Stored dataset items

■ ■ ■ ■ ■ ■ ■

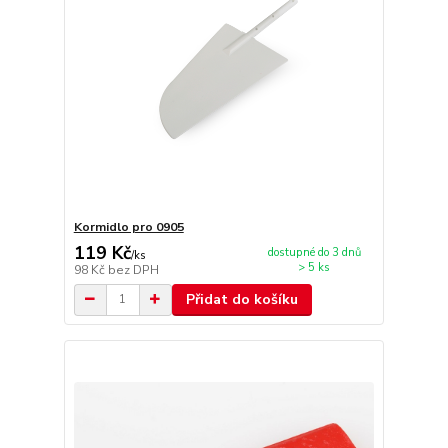
Kormidlo pro 0905
119 Kč
dostupné do 3 dnů
/
ks
> 5 ks
98 Kč
bez DPH
Přidat do košíku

■ ■ ■ ■ ■ ■ ■

### THE PROBLEM
Apart from the pictures, every line above must be repeated exactly.

### RESPONSE
Kormidlo pro 0905
119 Kč
dostupné do 3 dnů
/
ks
> 5 ks
98 Kč
bez DPH
Přidat do košíku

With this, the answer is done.